Não há café da manhã, apenas café. Mas há um lado bom: a Murray’s Bagles, uma das melhores lojas de rosquinhas old school da cidade, fica a três quadras, perto dos trens C e E.

Fiquei encantado a ponto de perguntar a um funcionário por que esse lugar é tão barato. "Nós não temos o melhor Wi-Fi", ele disse, adicionando outras irrelevâncias como a falta de TV a cabo. Os banheiros compartilhados, é claro, são a maior razão. Mas, surpresa: cada dormitório tem seu box com chuveiro e banheira. Também preciso destacar que os quartos não são muito silenciosos. Dava para ouvir as conversas das pessoas fazendo check-in e também na calçada ao lado da minha janela. Adoro escutar atrás de portas, então, isso não foi um problema. Mas talvez você queira pedir um quarto mais alto.

ESCOLHA FEITA POR LANCE

Além das opções de hospedagem apresentadas, há outras que saem por menos de US$ 150 em Manhattan, incluindo albergues e ocasionais pechinchas no aluguel de apartamentos no Airbnb.com. Mas, se você quer algo mais luxuoso, os sites Priceline e Hotwire são bons lugares para começar.

No Priceline, você pode dar lances em quartos, especificando bairros e níveis de qualidade. Mas ele o força a fechar negócio antes de descobrir o hotel onde vai passar a noite. O Hotwire tem o mesmo esquema, mas dá o preço da hospedagem misteriosa antes de pedir o seu lance.
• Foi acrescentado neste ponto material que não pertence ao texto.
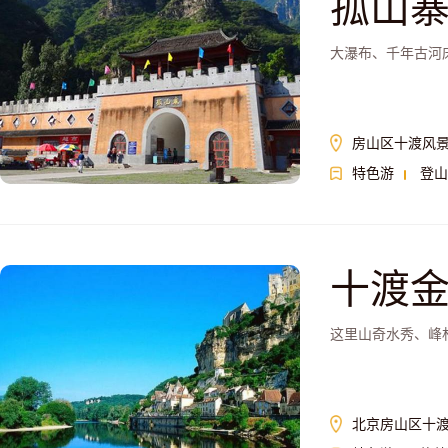
孤山
大瀑布、千年古河
房山区十渡风
特色游
登山
十渡
这里山奇水秀、峰
北京房山区十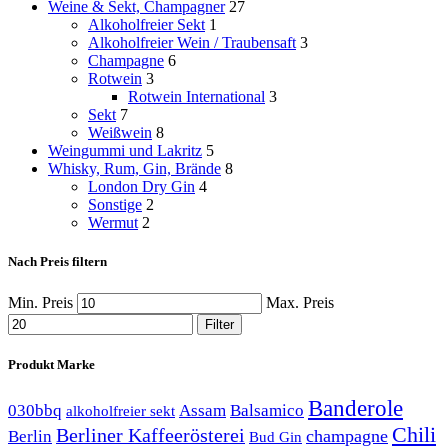
Weine & Sekt, Champagner
27
Alkoholfreier Sekt
1
Alkoholfreier Wein / Traubensaft
3
Champagne
6
Rotwein
3
Rotwein International
3
Sekt
7
Weißwein
8
Weingummi und Lakritz
5
Whisky, Rum, Gin, Brände
8
London Dry Gin
4
Sonstige
2
Wermut
2
Nach Preis filtern
Min. Preis
Max. Preis
Filter
Produkt Marke
Banderole
030bbq
Assam
Balsamico
alkoholfreier sekt
Chili
Berliner Kaffeerösterei
champagne
Berlin
Bud Gin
Eu uso os dois sites juntos, checando o melhor lance no Hotwire antes de oferecer um pouco menos no Priceline; se minha oferta falha, eu volto e fico com o quarto no Hotwire. O sistema me reservou um hotel quatro estrelas em TriBeCa, disponível no Hotwire por US$ 108 (ou US$ 139 com taxas e impostos) e pelo qual eu ofereci US$ 102 (ou US$ 131, no total) no Priceline.

Meu lance foi aceito e logo fui para um quarto no Sheraton Tribeca (foto), na 370 Canal St., por US$ 100 a menos do que conseguiria no site do hotel. Já que Priceline e Hotwire ofereceram uma pechincha no mesmo bairro, suspeitei que ambos tentavam me mandar para o mesmo Sheraton. (A hospedagem era para domingo; em outros dias, os sites podem pedir que você reduza a qualidade do local para conseguir uma tarifa similar.)

O Sheraton Tribeca não tem nada demais para um viajante a negócios, mas, para um turista econômico, os luxuosos travesseiros e as TVs de tela plana eram impressionantes. Porém, eu não tomaria por hábito me hospedar nesse tipo de lugar. Redes hoteleiras quase sempre parecem genéricas e no Sheraton Tribeca o mini Starbucks e os grandes anúncios de Coca Cola Diet me deixaram enjoado. Eu abriria mão dos travesseiros.